● **What is needed**: Except for the pictures, output the records in full and exactly.

====

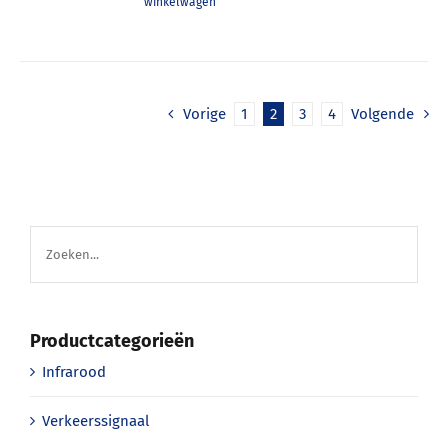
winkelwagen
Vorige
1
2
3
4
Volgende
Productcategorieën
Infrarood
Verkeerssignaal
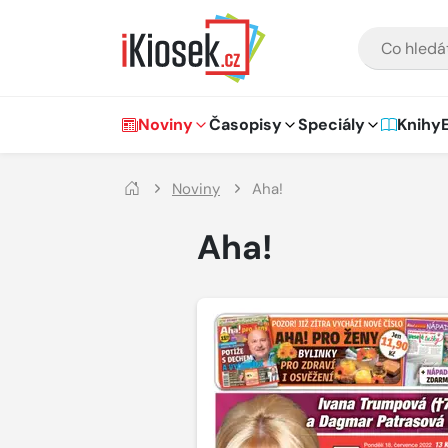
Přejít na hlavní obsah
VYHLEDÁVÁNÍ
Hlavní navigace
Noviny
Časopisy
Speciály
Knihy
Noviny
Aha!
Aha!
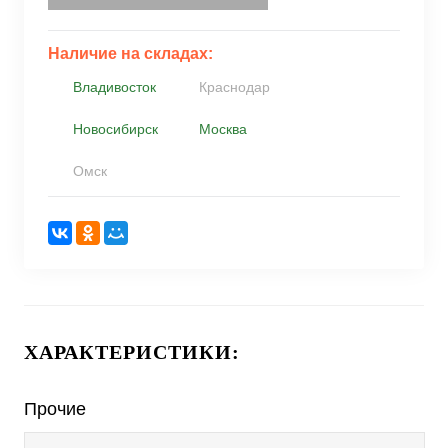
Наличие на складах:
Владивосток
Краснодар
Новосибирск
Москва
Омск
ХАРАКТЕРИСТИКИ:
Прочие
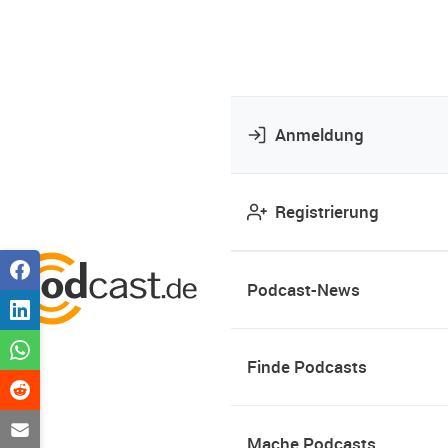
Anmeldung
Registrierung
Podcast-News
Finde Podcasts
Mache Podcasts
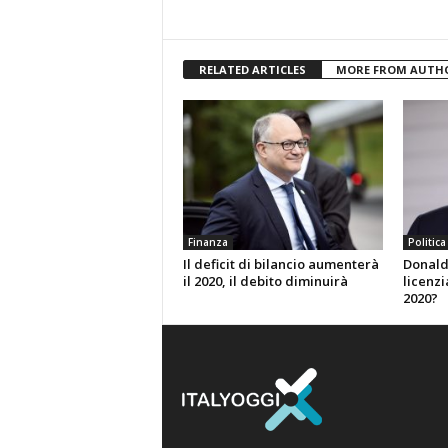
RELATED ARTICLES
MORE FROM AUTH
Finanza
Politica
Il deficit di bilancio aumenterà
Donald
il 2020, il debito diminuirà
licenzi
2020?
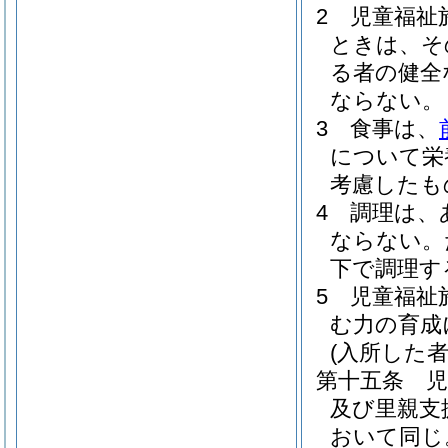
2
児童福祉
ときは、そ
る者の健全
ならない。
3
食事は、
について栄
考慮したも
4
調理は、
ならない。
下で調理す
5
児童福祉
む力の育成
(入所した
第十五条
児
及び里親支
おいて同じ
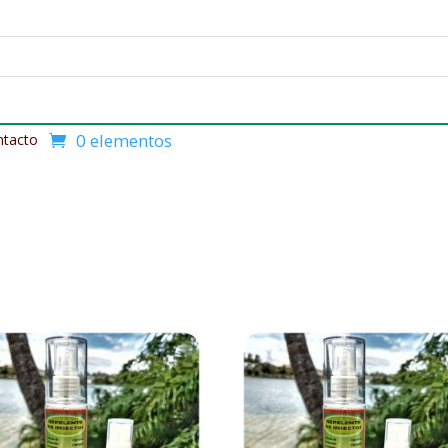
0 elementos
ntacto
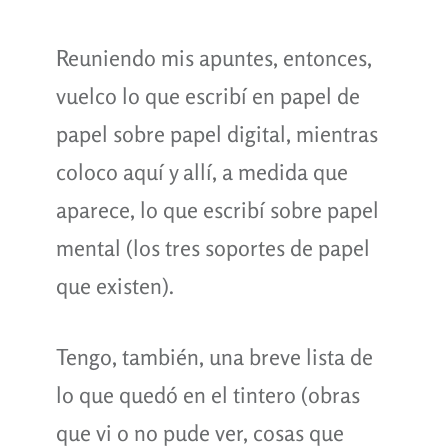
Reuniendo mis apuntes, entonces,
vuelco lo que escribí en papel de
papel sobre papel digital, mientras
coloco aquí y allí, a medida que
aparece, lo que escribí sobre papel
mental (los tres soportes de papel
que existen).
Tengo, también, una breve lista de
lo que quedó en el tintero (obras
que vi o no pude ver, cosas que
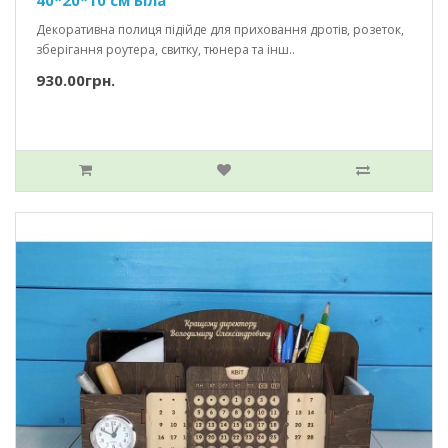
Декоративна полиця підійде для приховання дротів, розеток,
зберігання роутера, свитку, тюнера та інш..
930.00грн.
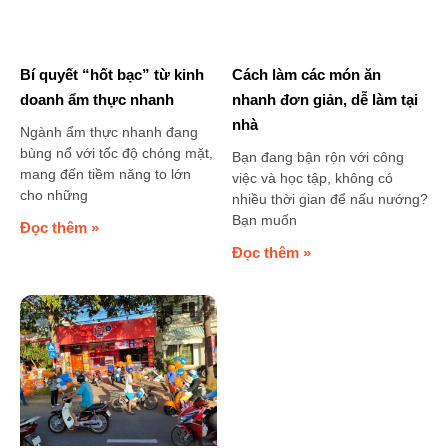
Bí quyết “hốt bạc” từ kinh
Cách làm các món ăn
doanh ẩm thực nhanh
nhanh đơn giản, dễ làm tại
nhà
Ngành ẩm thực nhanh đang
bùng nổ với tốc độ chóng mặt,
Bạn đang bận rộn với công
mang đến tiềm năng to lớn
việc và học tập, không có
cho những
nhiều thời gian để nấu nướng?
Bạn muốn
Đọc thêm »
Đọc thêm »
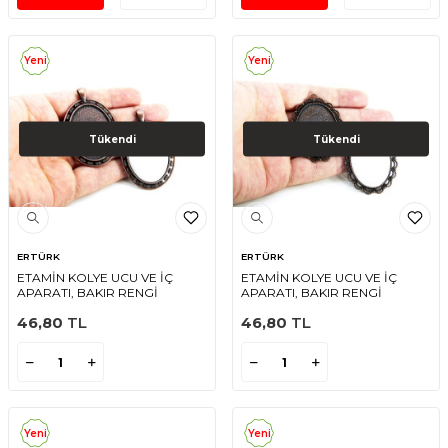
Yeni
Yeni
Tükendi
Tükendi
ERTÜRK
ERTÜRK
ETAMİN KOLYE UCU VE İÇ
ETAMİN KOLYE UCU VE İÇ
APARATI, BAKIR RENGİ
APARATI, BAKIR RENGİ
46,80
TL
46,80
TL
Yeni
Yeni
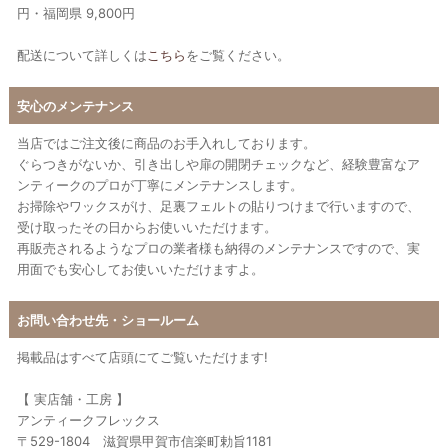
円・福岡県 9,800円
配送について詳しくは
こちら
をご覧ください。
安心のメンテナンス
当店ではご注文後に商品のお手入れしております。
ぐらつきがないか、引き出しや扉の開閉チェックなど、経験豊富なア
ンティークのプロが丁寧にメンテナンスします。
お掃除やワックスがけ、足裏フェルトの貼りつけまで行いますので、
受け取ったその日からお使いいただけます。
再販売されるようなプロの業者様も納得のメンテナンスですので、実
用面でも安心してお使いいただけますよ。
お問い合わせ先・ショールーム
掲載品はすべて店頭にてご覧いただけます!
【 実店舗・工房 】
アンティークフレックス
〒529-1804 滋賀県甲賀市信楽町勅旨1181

====

● **Output of the task**:
winkelwagen
Vorige
1
2
3
4
Volgende
Productcategorieën
Infrarood
Verkeerssignaal
Přejít na hlavní obsah
VYHLEDÁVÁNÍ
Hlavní navigace
Noviny
Časopisy
Speciály
Knihy
Noviny
Aha!
Aha!
Наличие на складах:
Владивосток
Краснодар
Новосибирск
Москва
Омск
ХАРАКТЕРИСТИКИ:
Прочие
Anmeldung
Registrierung
Podcast-News
Finde Podcasts
Mache Podcasts
RELATED ARTICLES
MORE FROM AUTH
Finanza
Politica
Il deficit di bilancio aumenterà
Donald
il 2020, il debito diminuirà
licenzi
2020?
2
児童福祉
ときは、そ
る者の健全
ならない。
3
食事は、
について栄
考慮したも
4
調理は、
ならない。
下で調理す
5
児童福祉
む力の育成
(入所した
第十五条
児
及び里親支
おいて同じ
0 elementos
ntacto
Reuniendo mis apuntes, entonces,
vuelco lo que escribí en papel de
papel sobre papel digital, mientras
coloco aquí y allí, a medida que
aparece, lo que escribí sobre papel
mental (los tres soportes de papel
que existen).
Tengo, también, una breve lista de
lo que quedó en el tintero (obras
que vi o no pude ver, cosas que
Декоративна полиця підійде для приховання дротів, розеток,
зберігання роутера, свитку, тюнера та інш..
930.00грн.
Bí quyết “hốt bạc” từ kinh
Cách làm các món ăn
doanh ẩm thực nhanh
nhanh đơn giản, dễ làm tại
nhà
Ngành ẩm thực nhanh đang
bùng nổ với tốc độ chóng mặt,
Bạn đang bận rộn với công
mang đến tiềm năng to lớn
việc và học tập, không có
cho những
nhiều thời gian để nấu nướng?
Bạn muốn
Đọc thêm »
Đọc thêm »
Yeni
Yeni
Tükendi
Tükendi
ERTÜRK
ERTÜRK
ETAMİN KOLYE UCU VE İÇ
ETAMİN KOLYE UCU VE İÇ
APARATI, BAKIR RENGİ
APARATI, BAKIR RENGİ
46,80
TL
46,80
TL
Yeni
Yeni
円・福岡県 9,800円
配送について詳しくは
こちら
をご覧ください。
安心のメンテナンス
当店ではご注文後に商品のお手入れしております。
ぐらつきがないか、引き出しや扉の開閉チェックなど、経験豊富なア
ンティークのプロが丁寧にメンテナンスします。
お掃除やワックスがけ、足裏フェルトの貼りつけまで行いますので、
受け取ったその日からお使いいただけます。
再販売されるようなプロの業者様も納得のメンテナンスですので、実
用面でも安心してお使いいただけますよ。
お問い合わせ先・ショールーム
掲載品はすべて店頭にてご覧いただけます!
【 実店舗・工房 】
アンティークフレックス
〒529-1804 滋賀県甲賀市信楽町勅旨1181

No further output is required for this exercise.